Records from a data collection
Content starts
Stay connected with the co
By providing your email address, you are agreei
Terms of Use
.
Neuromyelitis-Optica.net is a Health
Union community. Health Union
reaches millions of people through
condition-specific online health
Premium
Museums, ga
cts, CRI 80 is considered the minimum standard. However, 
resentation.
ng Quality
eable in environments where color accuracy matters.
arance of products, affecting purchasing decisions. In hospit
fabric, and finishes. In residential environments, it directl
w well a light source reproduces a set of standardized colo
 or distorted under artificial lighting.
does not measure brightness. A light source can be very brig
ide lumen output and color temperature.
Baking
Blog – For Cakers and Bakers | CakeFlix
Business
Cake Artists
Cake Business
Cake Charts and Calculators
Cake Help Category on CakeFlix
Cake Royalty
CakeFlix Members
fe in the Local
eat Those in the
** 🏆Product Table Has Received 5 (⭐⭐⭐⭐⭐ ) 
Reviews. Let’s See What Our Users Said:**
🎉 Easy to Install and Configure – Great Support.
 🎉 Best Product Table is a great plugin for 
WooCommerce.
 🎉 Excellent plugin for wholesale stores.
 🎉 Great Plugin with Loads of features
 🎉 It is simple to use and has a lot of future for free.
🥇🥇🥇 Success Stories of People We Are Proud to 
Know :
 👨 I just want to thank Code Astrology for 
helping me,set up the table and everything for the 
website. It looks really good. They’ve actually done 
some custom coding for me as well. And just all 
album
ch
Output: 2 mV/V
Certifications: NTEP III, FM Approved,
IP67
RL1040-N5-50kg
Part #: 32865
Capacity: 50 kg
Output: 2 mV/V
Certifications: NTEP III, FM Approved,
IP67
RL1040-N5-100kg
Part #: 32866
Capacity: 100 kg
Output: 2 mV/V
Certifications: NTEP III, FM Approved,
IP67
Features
Content ends
Content starts
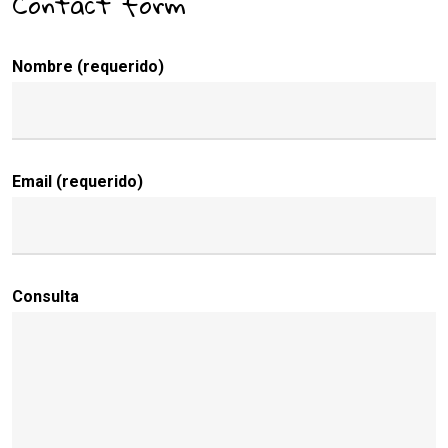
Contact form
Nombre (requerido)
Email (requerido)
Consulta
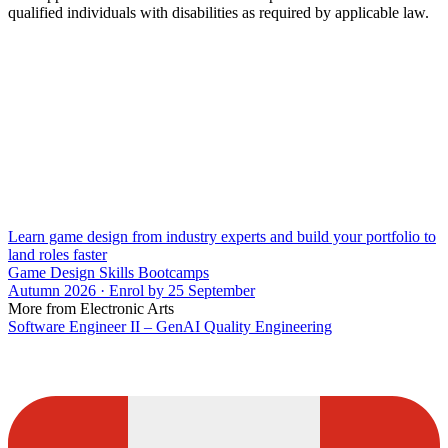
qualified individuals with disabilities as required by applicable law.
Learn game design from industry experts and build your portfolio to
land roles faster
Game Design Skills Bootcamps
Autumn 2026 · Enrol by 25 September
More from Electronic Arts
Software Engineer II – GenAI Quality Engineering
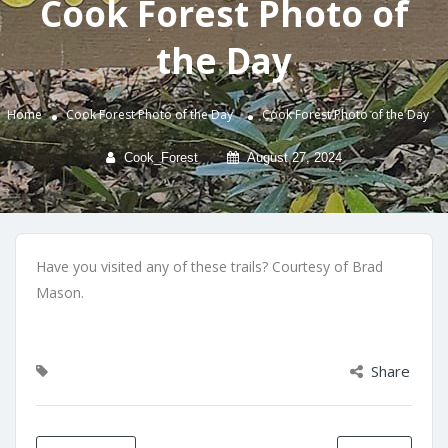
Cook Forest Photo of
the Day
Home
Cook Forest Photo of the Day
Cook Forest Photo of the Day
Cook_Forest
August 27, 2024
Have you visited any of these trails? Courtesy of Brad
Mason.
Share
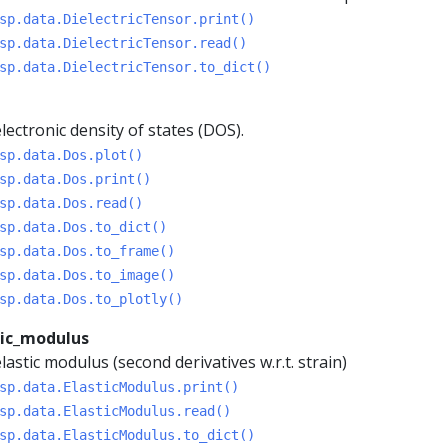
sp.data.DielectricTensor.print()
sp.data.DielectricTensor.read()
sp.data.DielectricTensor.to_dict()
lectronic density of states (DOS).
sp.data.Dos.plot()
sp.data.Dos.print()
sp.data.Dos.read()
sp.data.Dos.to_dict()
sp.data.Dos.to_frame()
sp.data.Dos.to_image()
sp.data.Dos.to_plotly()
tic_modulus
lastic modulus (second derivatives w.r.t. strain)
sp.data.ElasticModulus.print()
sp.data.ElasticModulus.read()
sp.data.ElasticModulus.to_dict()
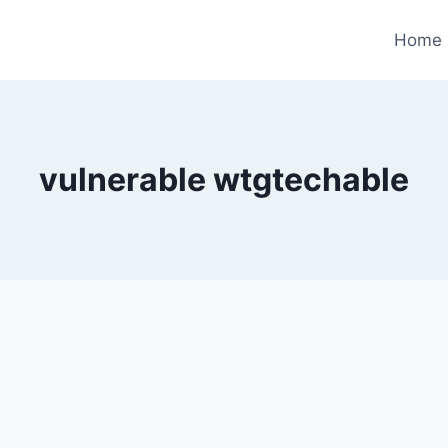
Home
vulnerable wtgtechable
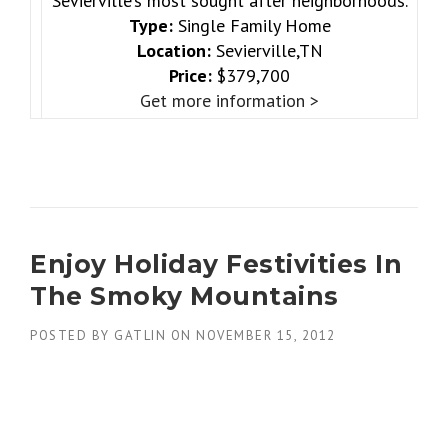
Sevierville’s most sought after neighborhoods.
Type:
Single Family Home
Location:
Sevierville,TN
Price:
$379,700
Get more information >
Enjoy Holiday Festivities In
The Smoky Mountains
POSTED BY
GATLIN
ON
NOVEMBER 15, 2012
Content ends
Content starts
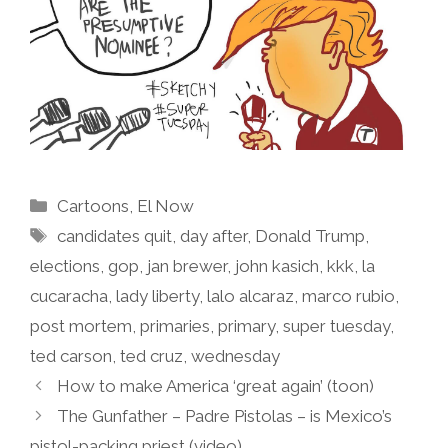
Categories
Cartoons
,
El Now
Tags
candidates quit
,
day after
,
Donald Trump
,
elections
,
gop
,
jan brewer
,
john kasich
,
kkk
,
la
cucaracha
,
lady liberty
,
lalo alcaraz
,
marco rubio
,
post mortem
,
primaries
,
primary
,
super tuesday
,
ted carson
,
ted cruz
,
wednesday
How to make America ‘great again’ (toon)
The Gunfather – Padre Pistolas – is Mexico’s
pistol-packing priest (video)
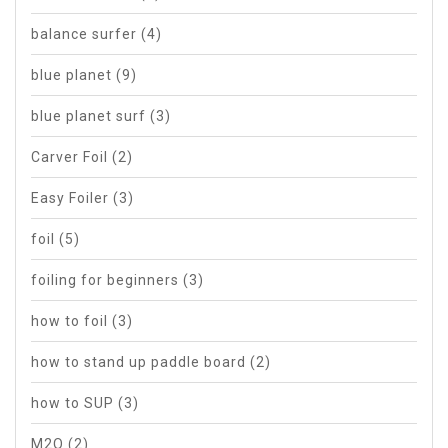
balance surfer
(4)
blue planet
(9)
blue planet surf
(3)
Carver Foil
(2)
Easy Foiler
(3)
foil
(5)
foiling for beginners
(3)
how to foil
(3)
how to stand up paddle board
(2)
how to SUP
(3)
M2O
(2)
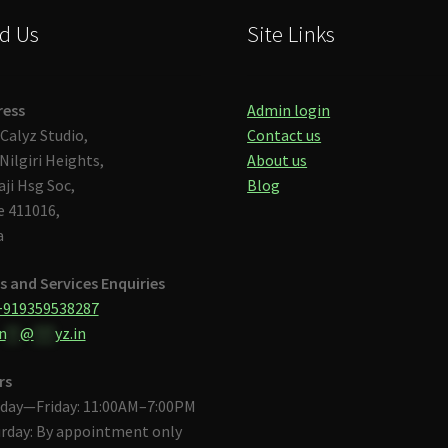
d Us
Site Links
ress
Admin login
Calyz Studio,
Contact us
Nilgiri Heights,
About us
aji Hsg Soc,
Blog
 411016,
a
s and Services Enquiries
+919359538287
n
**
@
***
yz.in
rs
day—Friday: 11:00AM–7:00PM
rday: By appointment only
Content ends
Using the data above, transcribe exactly the lines between those containing "how to foil" and "rday: By appointment only", inclusive, and leave every picture behind.

how to foil
(3)
how to stand up paddle board
(2)
how to SUP
(3)
M2O
(2)
d Us
Site Links
ress
Admin login
Calyz Studio,
Contact us
Nilgiri Heights,
About us
aji Hsg Soc,
Blog
 411016,
a
s and Services Enquiries
+919359538287
n
**
@
***
yz.in
rs
day—Friday: 11:00AM–7:00PM
rday: By appointment only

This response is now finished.